Task goal: Go through the listing and count the lines with "Mexico" in them; write only the number.

----------------------------------------

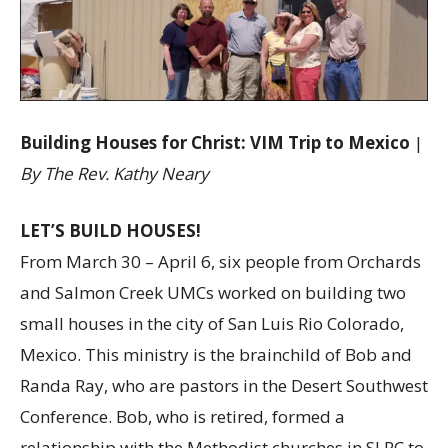
Building Houses for Christ: VIM Trip to Mexico
|
By The Rev. Kathy Neary
LET’S BUILD HOUSES!
From March 30 – April 6, six people from Orchards
and Salmon Creek UMCs worked on building two
small houses in the city of San Luis Rio Colorado,
Mexico. This ministry is the brainchild of Bob and
Randa Ray, who are pastors in the Desert Southwest
Conference. Bob, who is retired, formed a
relationship with the Methodist churches in SLRC to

----------------------------------------

Task output: 2